How are you validating LangChain agent output before it executes shell commands?

Been running LangChain agents in production for a few months and kept
hitting the same anxiety: the agent generates a shell command or installs
a package, and I have no systematic way to validate it before it runs.
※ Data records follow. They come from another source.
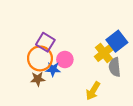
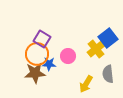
pink circle: (65, 59) -> (68, 56), moved
gray semicircle: (115, 67) -> (108, 74), moved
brown star: (38, 79) -> (35, 73), size x1.5

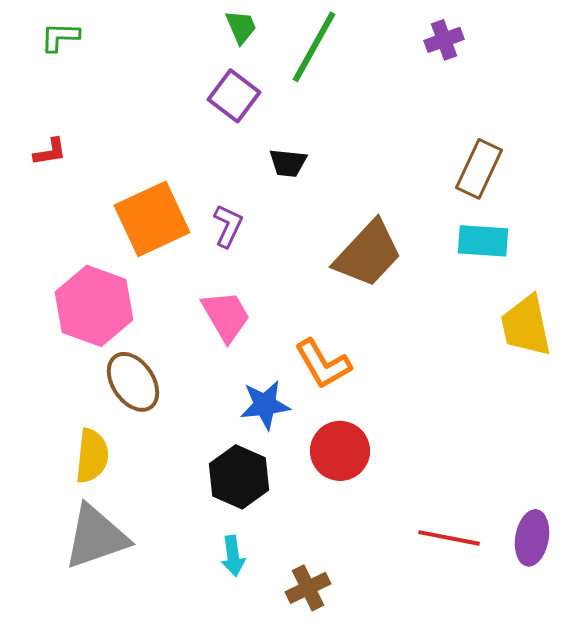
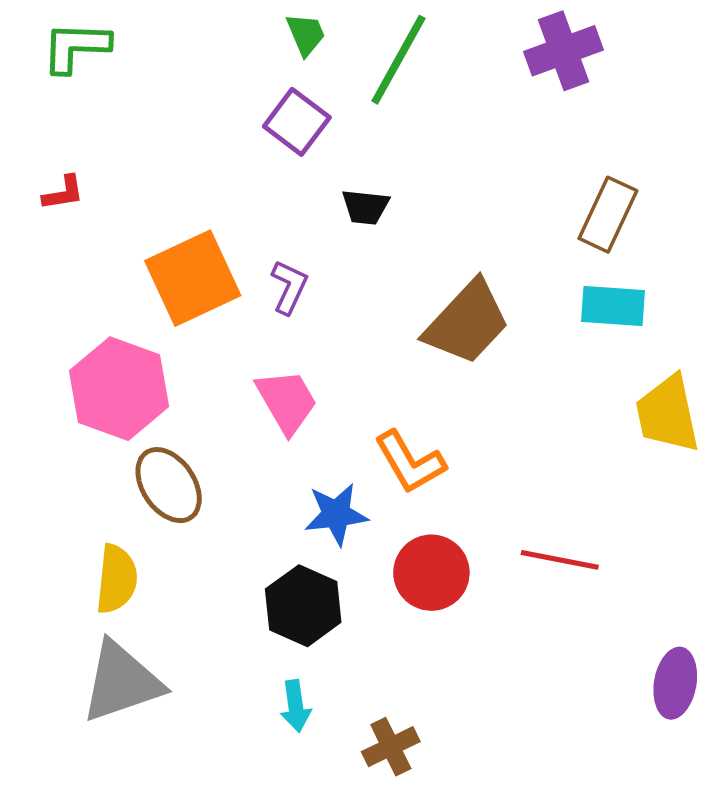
green L-shape: (60, 37) -> (76, 47), size x1.4
purple cross: (444, 40) -> (563, 51), size x1.5
red line: (449, 538) -> (560, 560), moved

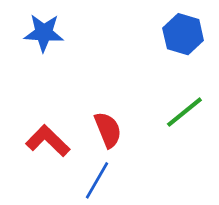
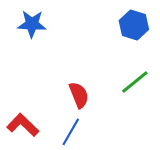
red L-shape: (48, 141) -> (23, 125), moved

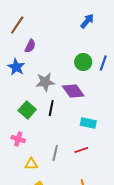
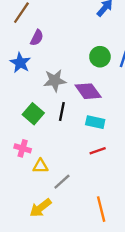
cyan rectangle: (88, 123) -> (95, 122), moved
red line: (81, 150) -> (98, 151), moved
gray line: (55, 153) -> (62, 182), moved, turned 35
yellow triangle: (31, 164) -> (40, 166), moved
Tried prompt engineering to “be safe” — doesn’t hold under load. Tried
manual review — doesn’t scale. So I built a rule engine that sits between
generation and execution.

It checks for:

  • Destructive shell patterns (rm -rf, dd, mkfs, format)
  • eval/exec abuse and command injection
  • Secret and credential leakage in env vars or logs
  • Risky package installs in package.json
  • Unsafe CI/CD permissions in GitHub Actions

Returns a structured ALLOW / WARN / BLOCK verdict with rule ID and risk
score — so the agent itself can decide whether to proceed, flag for review,
or abort.

Works via Telegram bot (/scan, /deps, /ci) or API. No SDK needed, no
changes to your existing LangChain setup — just add a validation step
before tool execution.

Called it TEOS Sentinel Shield. 10 free scans/day if anyone wants to test
it against their own agent outputs:

Bot: Telegram: Launch @teoslinker_bot

Curious how others are handling this — are you doing any pre-execution
validation, or relying entirely on prompt constraints?

@Elmahrosa-Steward ,
What have worked best for me is a combination of Middleware + HITL (Human in the loop). I have been consistently using default HumanInTheLoopMiddleWare like this for write/execute tools from FileSystemMiddleWare

from langchain.agents import create_agent
from langchain.agents.middleware import HumanInTheLoopMiddleware
from deepagents.middleware import FilesystemMiddleware

fs_middleware = FilesystemMiddleware()


_WRITE_OPS = {"write_file", "edit_file"}
_EXEC_OPS = {"execute"}

interrupt_on = {
    tool.name: True  # approve / edit / reject / respond
    for tool in fs_middleware.tools
    if tool.name in _EXEC_OPS
} | {
    tool.name: {"allowed_decisions": ["approve", "edit", "reject"]}
    for tool in fs_middleware.tools
    if tool.name in _WRITE_OPS
}

hitl_middleware = HumanInTheLoopMiddleware(interrupt_on=interrupt_on)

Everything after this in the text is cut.